When observing the notification flow from firewalls in the infrastructures of the MSP clients I manage, I frequently encounter a specific situation: receiving a separate email alert for every successful SSL VPN connection. While initially this might sound “security-focused” or like “knowing everything,” this approach eventually creates a significant operational burden and a security vulnerability.
Such notifications arrive in the same mailbox, mixed with critical alerts (IPsec tunnel down, backup failed), routine informational alerts (VPN connection established), vendor license/transaction emails, and weekly summaries. As a result, a situation that truly requires action can easily get lost in the daily email bombardment. As an MSP operator, this “alarm noise” issue has always been a priority problem area for me.

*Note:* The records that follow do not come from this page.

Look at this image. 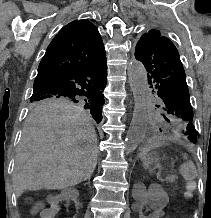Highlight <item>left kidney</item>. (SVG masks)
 I'll return each instance as SVG.
<instances>
[{"instance_id":"obj_1","label":"left kidney","mask_w":211,"mask_h":218,"mask_svg":"<svg viewBox=\"0 0 211 218\" xmlns=\"http://www.w3.org/2000/svg\"><path fill=\"white\" fill-rule=\"evenodd\" d=\"M134 215H147L146 218H165V215H169V210L163 207V198H140V202H135Z\"/></svg>"}]
</instances>
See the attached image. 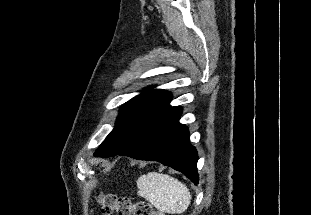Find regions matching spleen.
Instances as JSON below:
<instances>
[{
	"mask_svg": "<svg viewBox=\"0 0 311 215\" xmlns=\"http://www.w3.org/2000/svg\"><path fill=\"white\" fill-rule=\"evenodd\" d=\"M137 187L138 195L162 213L181 214L191 202L187 186L168 174L149 172L139 177Z\"/></svg>",
	"mask_w": 311,
	"mask_h": 215,
	"instance_id": "spleen-1",
	"label": "spleen"
}]
</instances>
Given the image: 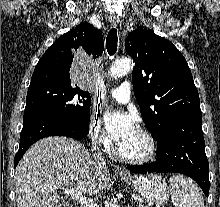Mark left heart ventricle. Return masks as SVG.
Returning a JSON list of instances; mask_svg holds the SVG:
<instances>
[{
    "label": "left heart ventricle",
    "mask_w": 220,
    "mask_h": 207,
    "mask_svg": "<svg viewBox=\"0 0 220 207\" xmlns=\"http://www.w3.org/2000/svg\"><path fill=\"white\" fill-rule=\"evenodd\" d=\"M118 146L121 153L130 158L144 157L149 151L148 141L137 129Z\"/></svg>",
    "instance_id": "b2bd125f"
}]
</instances>
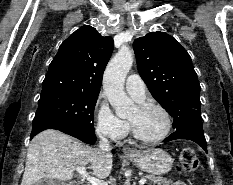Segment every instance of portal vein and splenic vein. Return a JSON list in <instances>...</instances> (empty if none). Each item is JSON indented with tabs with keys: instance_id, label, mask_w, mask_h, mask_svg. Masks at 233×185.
Masks as SVG:
<instances>
[{
	"instance_id": "18ae733b",
	"label": "portal vein and splenic vein",
	"mask_w": 233,
	"mask_h": 185,
	"mask_svg": "<svg viewBox=\"0 0 233 185\" xmlns=\"http://www.w3.org/2000/svg\"><path fill=\"white\" fill-rule=\"evenodd\" d=\"M76 171L82 176L83 179H86L91 185H108L103 180L91 177L84 166H79L76 168ZM147 182L145 178L140 179L139 184L144 185Z\"/></svg>"
}]
</instances>
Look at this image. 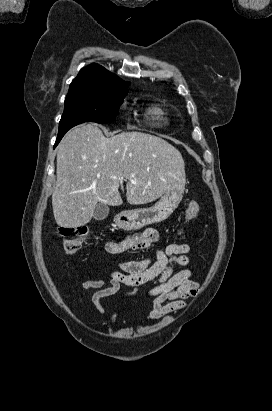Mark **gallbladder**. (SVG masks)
I'll return each mask as SVG.
<instances>
[{
	"instance_id": "1",
	"label": "gallbladder",
	"mask_w": 272,
	"mask_h": 411,
	"mask_svg": "<svg viewBox=\"0 0 272 411\" xmlns=\"http://www.w3.org/2000/svg\"><path fill=\"white\" fill-rule=\"evenodd\" d=\"M108 213L109 207L106 204L98 203L95 207L93 218L96 221H102L108 216Z\"/></svg>"
}]
</instances>
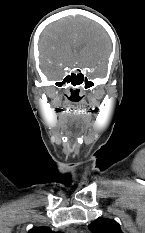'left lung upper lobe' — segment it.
<instances>
[{
  "label": "left lung upper lobe",
  "instance_id": "left-lung-upper-lobe-1",
  "mask_svg": "<svg viewBox=\"0 0 145 233\" xmlns=\"http://www.w3.org/2000/svg\"><path fill=\"white\" fill-rule=\"evenodd\" d=\"M88 227L93 233H123L116 221L107 218L97 219Z\"/></svg>",
  "mask_w": 145,
  "mask_h": 233
}]
</instances>
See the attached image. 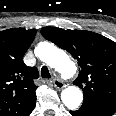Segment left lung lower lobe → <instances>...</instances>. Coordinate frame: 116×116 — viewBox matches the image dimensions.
I'll use <instances>...</instances> for the list:
<instances>
[{"label": "left lung lower lobe", "instance_id": "0a47b994", "mask_svg": "<svg viewBox=\"0 0 116 116\" xmlns=\"http://www.w3.org/2000/svg\"><path fill=\"white\" fill-rule=\"evenodd\" d=\"M116 112V103L88 100L83 101L81 108L70 111L73 116H112Z\"/></svg>", "mask_w": 116, "mask_h": 116}]
</instances>
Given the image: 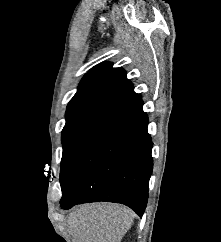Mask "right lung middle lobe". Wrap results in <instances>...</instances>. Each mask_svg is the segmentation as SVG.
<instances>
[{
  "label": "right lung middle lobe",
  "instance_id": "right-lung-middle-lobe-1",
  "mask_svg": "<svg viewBox=\"0 0 221 242\" xmlns=\"http://www.w3.org/2000/svg\"><path fill=\"white\" fill-rule=\"evenodd\" d=\"M96 123H82L65 126L62 131L63 155L61 160L60 176L65 171L69 160L88 138V136L98 127Z\"/></svg>",
  "mask_w": 221,
  "mask_h": 242
}]
</instances>
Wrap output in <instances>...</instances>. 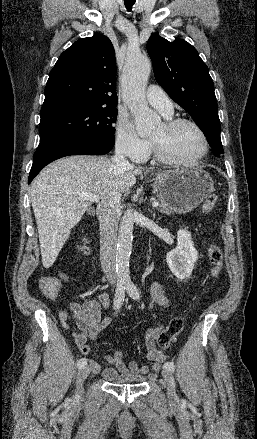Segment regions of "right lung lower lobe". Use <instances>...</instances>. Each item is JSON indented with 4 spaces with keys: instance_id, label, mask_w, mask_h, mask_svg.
<instances>
[{
    "instance_id": "obj_1",
    "label": "right lung lower lobe",
    "mask_w": 257,
    "mask_h": 439,
    "mask_svg": "<svg viewBox=\"0 0 257 439\" xmlns=\"http://www.w3.org/2000/svg\"><path fill=\"white\" fill-rule=\"evenodd\" d=\"M113 146L114 144L104 140L74 135L58 136L40 142L33 157L28 183L43 167L56 159L76 154L103 155L108 153Z\"/></svg>"
}]
</instances>
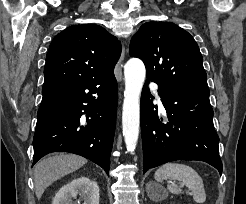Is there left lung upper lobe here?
Masks as SVG:
<instances>
[{
  "mask_svg": "<svg viewBox=\"0 0 246 204\" xmlns=\"http://www.w3.org/2000/svg\"><path fill=\"white\" fill-rule=\"evenodd\" d=\"M129 53L144 62L148 80L209 89L197 43L174 23L143 24L131 39Z\"/></svg>",
  "mask_w": 246,
  "mask_h": 204,
  "instance_id": "left-lung-upper-lobe-1",
  "label": "left lung upper lobe"
}]
</instances>
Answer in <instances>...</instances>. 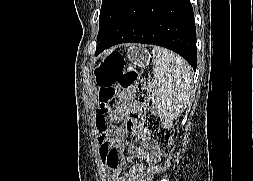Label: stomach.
<instances>
[{"label": "stomach", "mask_w": 253, "mask_h": 181, "mask_svg": "<svg viewBox=\"0 0 253 181\" xmlns=\"http://www.w3.org/2000/svg\"><path fill=\"white\" fill-rule=\"evenodd\" d=\"M128 59L133 63L134 66L144 68L149 65L150 55L141 46H130L127 52Z\"/></svg>", "instance_id": "obj_1"}]
</instances>
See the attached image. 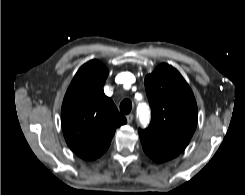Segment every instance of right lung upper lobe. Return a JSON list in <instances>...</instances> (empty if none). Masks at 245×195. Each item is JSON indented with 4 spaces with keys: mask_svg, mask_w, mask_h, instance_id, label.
Here are the masks:
<instances>
[{
    "mask_svg": "<svg viewBox=\"0 0 245 195\" xmlns=\"http://www.w3.org/2000/svg\"><path fill=\"white\" fill-rule=\"evenodd\" d=\"M107 76V68L98 60L87 62L74 76L63 100L65 140L85 160L100 157L108 149L116 128L127 122L103 92Z\"/></svg>",
    "mask_w": 245,
    "mask_h": 195,
    "instance_id": "right-lung-upper-lobe-1",
    "label": "right lung upper lobe"
}]
</instances>
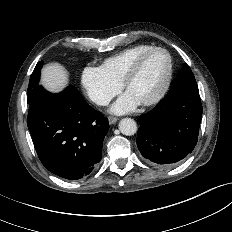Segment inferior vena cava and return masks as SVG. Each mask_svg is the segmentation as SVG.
<instances>
[{
	"label": "inferior vena cava",
	"instance_id": "1",
	"mask_svg": "<svg viewBox=\"0 0 232 232\" xmlns=\"http://www.w3.org/2000/svg\"><path fill=\"white\" fill-rule=\"evenodd\" d=\"M109 102H110V98L104 96L98 97L96 99V103L103 106L108 105Z\"/></svg>",
	"mask_w": 232,
	"mask_h": 232
}]
</instances>
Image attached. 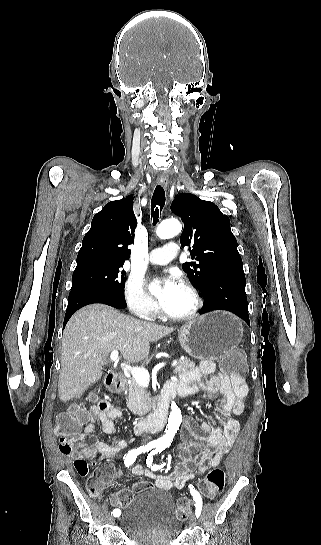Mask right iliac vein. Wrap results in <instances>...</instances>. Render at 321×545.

Alarm Noise and Blinded Operators
Alarm noise, simply put, is when the volume of notifications from a system exceeds an operator’s capacity to meaningfully process them. This leads to alarm fatigue and ultimately causes critical events to be overlooked. Imagine hundreds, or even thousands, of emails landing in your inbox every day when working with multiple clients on the MSP side. A significant portion of these, like “VPN connection established,” are actually just informational records that don’t require immediate action.
Amidst this information overload, truly urgent events, such as an IPsec tunnel going down or a backup job failing, get lost among the routine VPN connection notifications. Faced with a constantly ringing alarm system, an operator gradually becomes desensitized and tends to ignore a genuine threat signal, thinking, “Is it another unnecessary notification?” This is one of the most dangerous scenarios in cybersecurity and general IT operations.
For example, in the notification stream from Sophos XGS firewalls, a critical tunnel-down alarm and a routine “user connected to VPN” message can appear consecutively in the same channel and in a similar format. An overlooked IPSEC_TUNNEL_DOWN notification can lead to hours of undetected downtime or data leakage risk, while SSL_VPN_CONNECTION_ESTABLISHED notifications merely fill up the inbox.
Subject: [Firewall Alert] VPN Connection Established - User: ali.can
To: it_alerts@domain.com
From: sophos-firewall@domain.com
Date: Tue, 14 May 2024 10:05:12 +0300
Body: User ali.can connected to SSL VPN from 192.0.2.10.
Subject: [Firewall Alert] IPsec Tunnel Status - Tunnel Down: Site-to-Site VPN
To: it_alerts@domain.com
From: sophos-firewall@domain.com
Date: Tue, 14 May 2024 10:07:30 +0300
Body: IPsec tunnel 'BranchOffice_VPN' to 203.0.113.5 is down.
Subject: [Firewall Alert] VPN Connection Established - User: ayse.yilmaz
To: it_alerts@domain.com
From: sophos-firewall@domain.com
Date: Tue, 14 May 2024 10:08:55 +0300
Body: User ayse.yilmaz connected to SSL VPN from 192.0.2.11.
In the representative email flow above, the IPsec Tunnel Status - Tunnel Down alert can easily get lost between two unnecessary VPN connection notifications. Therefore, the “notify everything” approach, rather than providing security, becomes an anti-pattern that kills the signal-to-noise ratio.
The Root of the Problem: The “Notify Everything” Approach
So, why is this “notify everything” approach so common? It usually starts with good intentions, with the thought of “let’s not miss anything.” However, there’s a big difference between the ease of accessing information and the meaningful processing of that information. Many security and network devices have the ability to log and report every event by default. This capability, if not configured correctly, turns into a curse rather than a blessing.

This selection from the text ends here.